You’ve heard that old saying countless times before, and there is a good reason for its longevity. High-volume consumer retailers and Internet companies are famous for blowout prices on a host of products, many of which are either closeouts on outdated technology or are subsidized by the manufacturer. Then, they make those skinny margins work for them by cutting corners on labor, which means poor service for you.

This might be fine for some kinds of goods, such as flashlight batteries, printer paper, bulk grocery items, and various sundries.

But because hearing difficulties are so unique to each and every individual, a far different approach is absolutely mandatory for a successful solution. Achieving that solution should be a process built upon a relationship of trust and respect between the patient and a highly trained, competent, and ethical professional whose services and products provide long-term value.

For example, as a private care doctor of audiology and member of Audigy Group, the nation’s largest member-owned association of hearing care professionals, my practice is AudigyCertified™ in order to guarantee my patients that they will receive nothing less than the most experienced, professional care available in the U.S.

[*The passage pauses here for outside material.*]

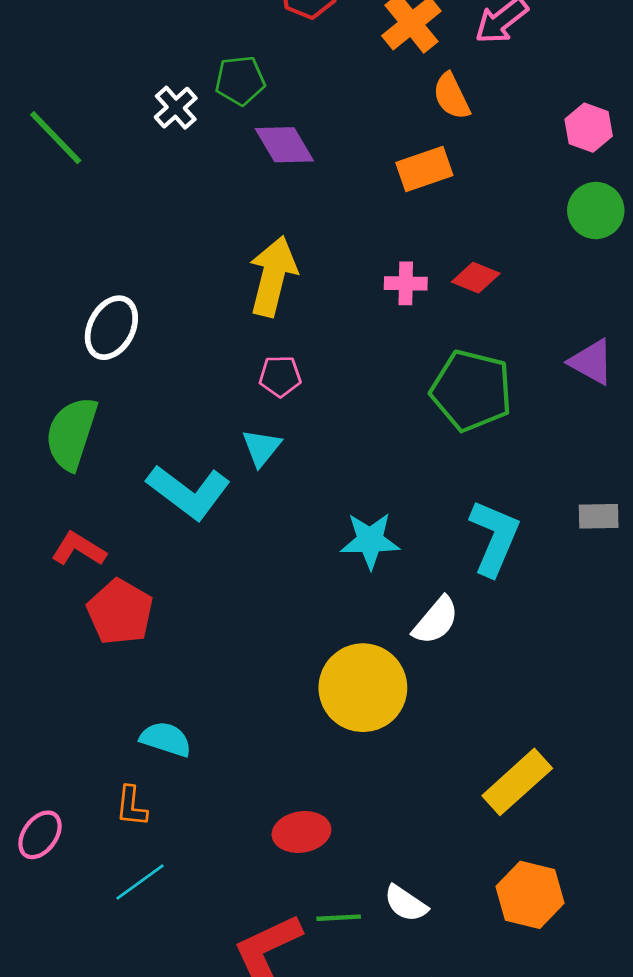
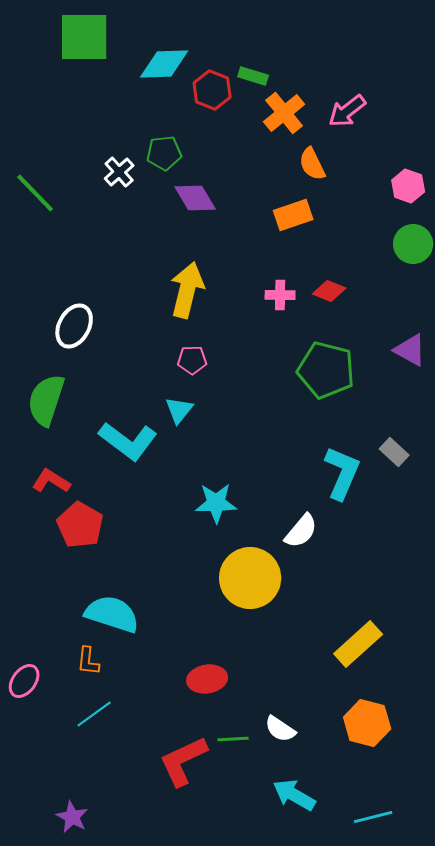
gray rectangle: (599, 516) -> (394, 452), moved, turned 44
cyan star: (370, 541) -> (216, 503), moved
cyan semicircle: (166, 739) -> (112, 614), size x1.5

All my patients receive the following:

● A 100% service satisfaction guarantee in writing

● A complimentary 75-day trial period on all new AGX® hearing aid technology purchases

● A 3-year warranty

● 3-year loss and damage insurance

● Free batteries for life

● A complimentary monthly clean & check of technology with fresh batteries installed

● A free annual hearing screening

As a smart consumer, you really do need to make sure you are comparing apples with apples, and one good way is through the Internet, which, as noted above, shines in providing information. Check websites.Do research. Verify credentials as well as state and federal consumer protection laws. A good website should educate you.

In closing, I founded North State Audiological Services with the goal of offering complete hearing health care ranging from diagnostic testing to treatment for tinnitus, with hearing technology sales and fittings based on patient need and lifestyle rather than manufacturer incentives. For my staff and myself, our jobs are not about selling something. Instead, it is all about taking care of our patients and helping them hear better.